Karakteristik PE100:
| Parameter | Nilai |
| Density | ≥ 0,95 g/cm³ |
| Minimum Required Strength (MRS) | 10 MPa |
| Modulus Elastisitas | ± 1.000 MPa |
| Koefisien Kekasaran Hazen-Williams | C = 150 |
| Umur Desain | > 50 Tahun |
Material PE100 memberikan ketahanan jangka panjang terhadap tekanan internal maupun kondisi lingkungan pesisir yang agresif.
Keunggulan Hidrolik pada Sistem Tambak
Nilai Kekasaran yang Rendah
Dalam desain perpipaan, kehilangan tekanan (head loss) dipengaruhi oleh kekasaran permukaan dalam pipa.
Pipa HDPE memiliki nilai Hazen-Williams coefficient sekitar:
C = 150
Sebagai perbandingan:
| Material | Hazen-Williams C |
| HDPE | 150 |
| PVC | 150 |
| Baja Baru | 120 |
| Baja Berkarat | <100 |
| Beton | 100–120 |
Nilai C yang tinggi menunjukkan hambatan aliran yang rendah.
Dampaknya:
- Kapasitas aliran lebih besar
- Head loss lebih kecil
- Kebutuhan daya pompa lebih rendah
- Penghematan biaya listrik
Menurut Plastic Pipe Institute (PPI), permukaan HDPE tetap halus selama masa operasional karena tidak mengalami korosi maupun pembentukan kerak.
Sistem Sambungan
Butt Fusion Joint
Metode penyambungan utama pada pipa HDPE.
Tahapan:
- Facing
- Heating
- Fusion
- Cooling
Hasil sambungan menghasilkan:
- Sambungan homogen
- Tidak menggunakan lem
- Tidak menggunakan gasket
Menurut Plastic Pipe Institute, sambungan butt fusion dapat mencapai kekuatan yang setara dengan badan pipa.
Keuntungan pada Tambak

Mengurangi Non-Revenue Water
Kebocoran pada sistem distribusi air menyebabkan kehilangan volume yang harus diganti oleh pompa.

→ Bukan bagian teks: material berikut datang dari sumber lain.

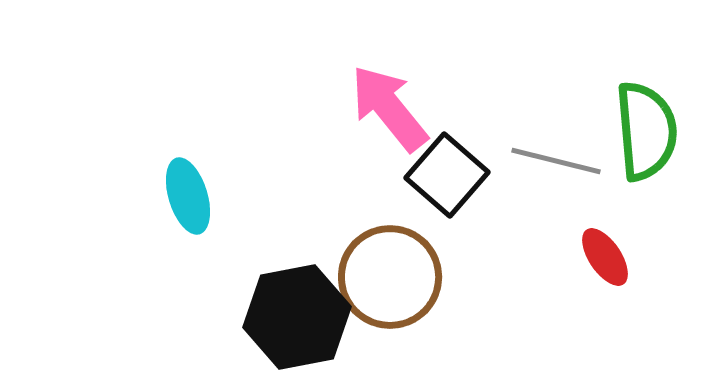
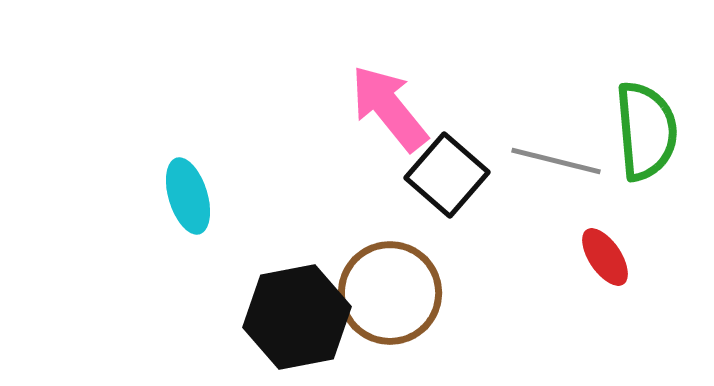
brown circle: moved 16 px down
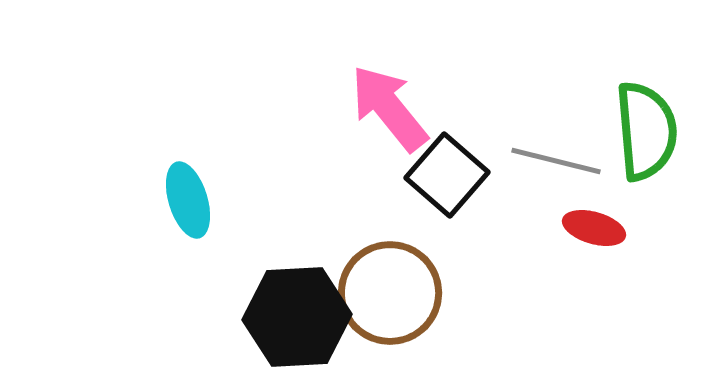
cyan ellipse: moved 4 px down
red ellipse: moved 11 px left, 29 px up; rotated 40 degrees counterclockwise
black hexagon: rotated 8 degrees clockwise
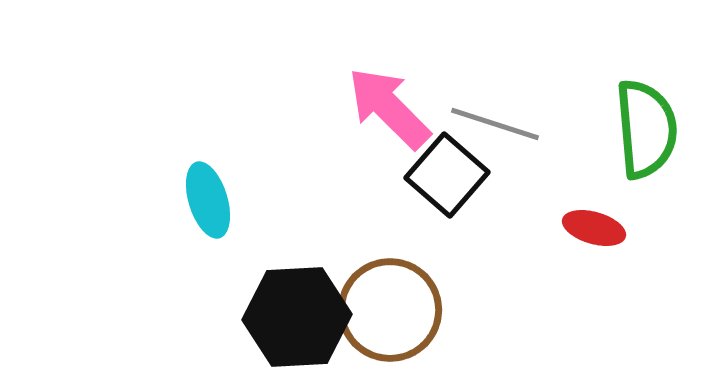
pink arrow: rotated 6 degrees counterclockwise
green semicircle: moved 2 px up
gray line: moved 61 px left, 37 px up; rotated 4 degrees clockwise
cyan ellipse: moved 20 px right
brown circle: moved 17 px down
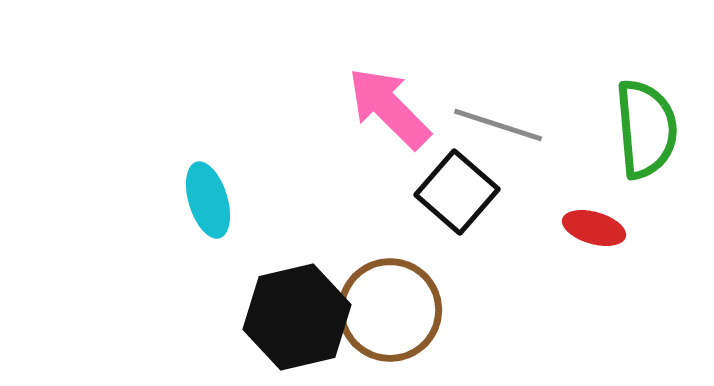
gray line: moved 3 px right, 1 px down
black square: moved 10 px right, 17 px down
black hexagon: rotated 10 degrees counterclockwise
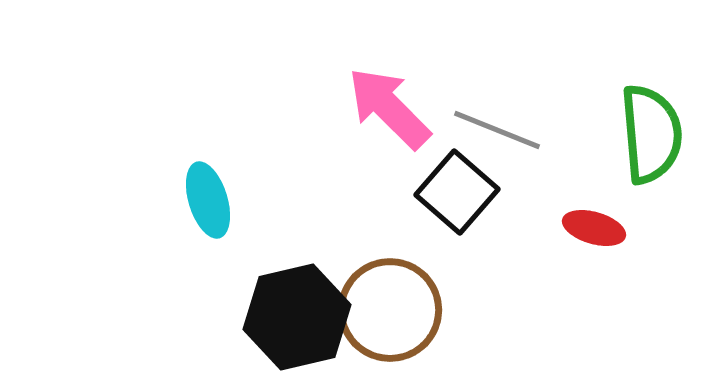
gray line: moved 1 px left, 5 px down; rotated 4 degrees clockwise
green semicircle: moved 5 px right, 5 px down
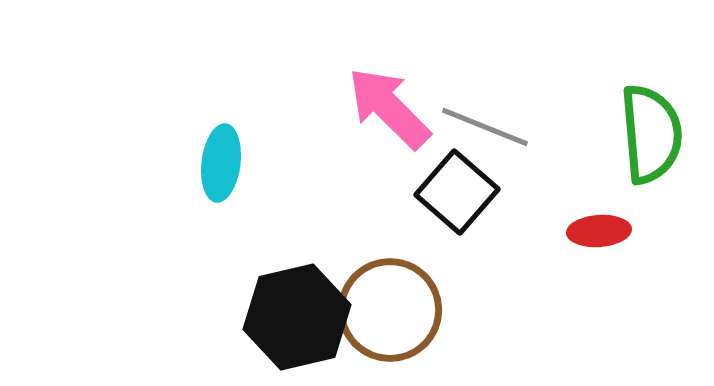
gray line: moved 12 px left, 3 px up
cyan ellipse: moved 13 px right, 37 px up; rotated 24 degrees clockwise
red ellipse: moved 5 px right, 3 px down; rotated 20 degrees counterclockwise
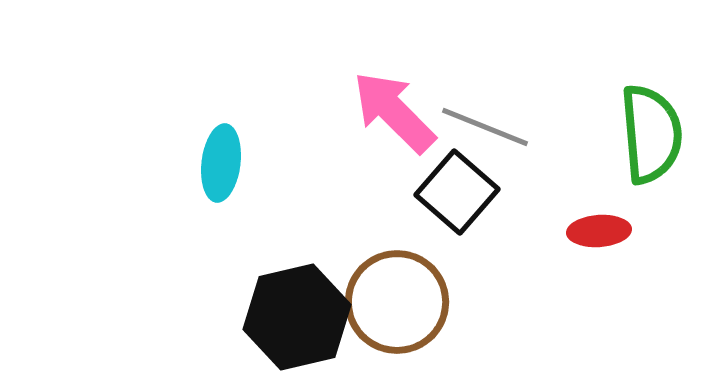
pink arrow: moved 5 px right, 4 px down
brown circle: moved 7 px right, 8 px up
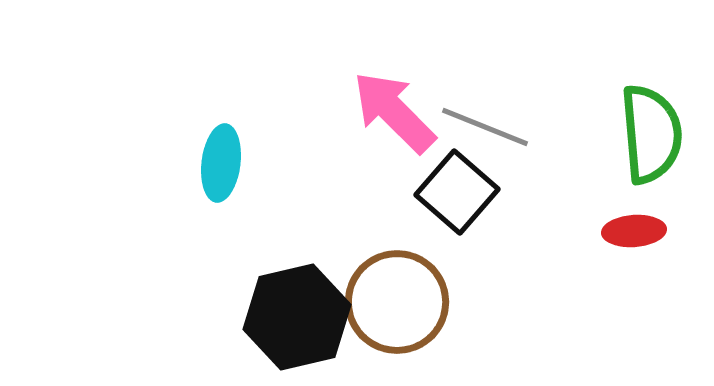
red ellipse: moved 35 px right
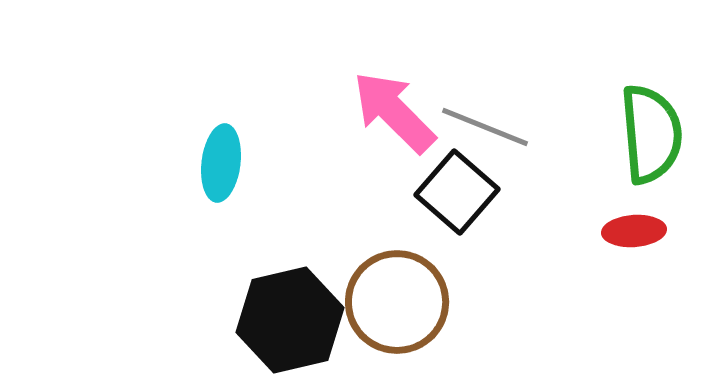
black hexagon: moved 7 px left, 3 px down
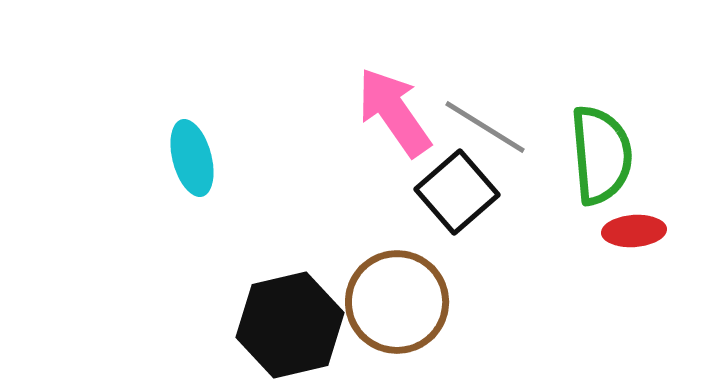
pink arrow: rotated 10 degrees clockwise
gray line: rotated 10 degrees clockwise
green semicircle: moved 50 px left, 21 px down
cyan ellipse: moved 29 px left, 5 px up; rotated 22 degrees counterclockwise
black square: rotated 8 degrees clockwise
black hexagon: moved 5 px down
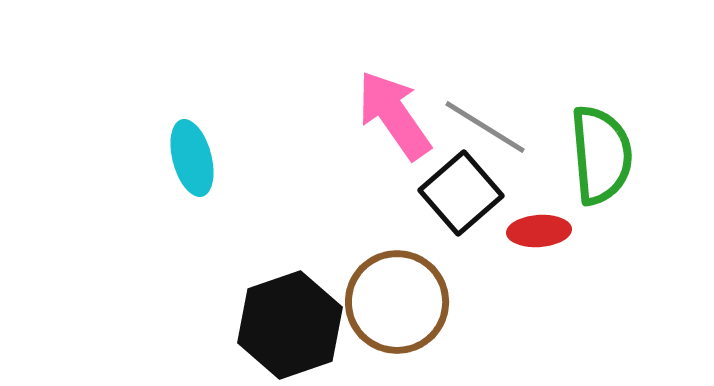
pink arrow: moved 3 px down
black square: moved 4 px right, 1 px down
red ellipse: moved 95 px left
black hexagon: rotated 6 degrees counterclockwise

Dengan sistem fusion joint:
- Risiko kebocoran sangat rendah
- Efisiensi distribusi meningkat
- Operasional lebih stabil
Ketahanan terhadap Pergerakan Tanah Tambak
Area tambak umumnya berada pada:
- Tanah lempung
- Tanah gambut
- Endapan aluvial pesisir
Jenis tanah tersebut memiliki potensi:
- Settlement
- Differential settlement
- Pergerakan lateral
HDPE memiliki elongation at break lebih dari: 350%
Artinya pipa mampu mengalami deformasi sebelum mengalami kegagalan struktural. Keunggulan ini sangat penting pada tambak yang dibangun di atas tanah lunak.
Kesimpulan
Dari perspektif teknis, Pipa Solid HDPE memberikan keunggulan signifikan pada sistem tambak udang melalui nilai kekasaran rendah (C=150), ketahanan korosi terhadap air laut, sambungan heat fusion yang bebas bocor, fleksibilitas terhadap pergerakan tanah, serta kemampuan meredam water hammer. Dengan pemilihan diameter, SDR, dan metode instalasi yang tepat sesuai standar ISO 4427 dan SNI 4829:2015, sistem perpipaan HDPE mampu meningkatkan efisiensi distribusi air, menurunkan biaya energi pompa, serta mendukung operasional tambak udang modern yang berkelanjutan dan berproduktivitas tinggi.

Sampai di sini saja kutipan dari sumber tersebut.